**Aim of the exercise**: The answer must restate every entry below word for word.

**Supplied entries**:
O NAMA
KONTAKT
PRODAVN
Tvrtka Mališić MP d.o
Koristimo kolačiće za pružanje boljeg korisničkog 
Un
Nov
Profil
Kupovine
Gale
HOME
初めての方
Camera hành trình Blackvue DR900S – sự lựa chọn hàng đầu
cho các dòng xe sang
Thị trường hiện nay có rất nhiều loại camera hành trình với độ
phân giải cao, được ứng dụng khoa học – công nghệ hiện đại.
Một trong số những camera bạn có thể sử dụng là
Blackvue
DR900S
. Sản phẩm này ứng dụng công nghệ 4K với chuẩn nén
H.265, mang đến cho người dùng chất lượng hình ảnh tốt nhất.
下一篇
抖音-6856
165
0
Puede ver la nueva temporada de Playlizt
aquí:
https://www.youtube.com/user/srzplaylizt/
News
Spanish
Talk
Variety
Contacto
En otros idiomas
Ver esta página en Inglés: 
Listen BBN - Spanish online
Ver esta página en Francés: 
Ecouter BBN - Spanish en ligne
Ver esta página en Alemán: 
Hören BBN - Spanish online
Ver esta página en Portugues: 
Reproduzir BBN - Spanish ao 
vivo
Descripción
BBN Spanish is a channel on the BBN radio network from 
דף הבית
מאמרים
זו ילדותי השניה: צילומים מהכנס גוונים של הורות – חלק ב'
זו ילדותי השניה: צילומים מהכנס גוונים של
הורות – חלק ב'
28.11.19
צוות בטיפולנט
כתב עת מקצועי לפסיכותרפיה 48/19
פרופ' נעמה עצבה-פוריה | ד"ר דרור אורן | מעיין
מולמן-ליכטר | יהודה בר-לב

**Expected answer**:
O NAMA
KONTAKT
PRODAVN
Tvrtka Mališić MP d.o
Koristimo kolačiće za pružanje boljeg korisničkog 
Un
Nov
Profil
Kupovine
Gale
HOME
初めての方
Camera hành trình Blackvue DR900S – sự lựa chọn hàng đầu
cho các dòng xe sang
Thị trường hiện nay có rất nhiều loại camera hành trình với độ
phân giải cao, được ứng dụng khoa học – công nghệ hiện đại.
Một trong số những camera bạn có thể sử dụng là
Blackvue
DR900S
. Sản phẩm này ứng dụng công nghệ 4K với chuẩn nén
H.265, mang đến cho người dùng chất lượng hình ảnh tốt nhất.
下一篇
抖音-6856
165
0
Puede ver la nueva temporada de Playlizt
aquí:
https://www.youtube.com/user/srzplaylizt/
News
Spanish
Talk
Variety
Contacto
En otros idiomas
Ver esta página en Inglés: 
Listen BBN - Spanish online
Ver esta página en Francés: 
Ecouter BBN - Spanish en ligne
Ver esta página en Alemán: 
Hören BBN - Spanish online
Ver esta página en Portugues: 
Reproduzir BBN - Spanish ao 
vivo
Descripción
BBN Spanish is a channel on the BBN radio network from 
דף הבית
מאמרים
זו ילדותי השניה: צילומים מהכנס גוונים של הורות – חלק ב'
זו ילדותי השניה: צילומים מהכנס גוונים של
הורות – חלק ב'
28.11.19
צוות בטיפולנט
כתב עת מקצועי לפסיכותרפיה 48/19
פרופ' נעמה עצבה-פוריה | ד"ר דרור אורן | מעיין
מולמן-ליכטר | יהודה בר-לב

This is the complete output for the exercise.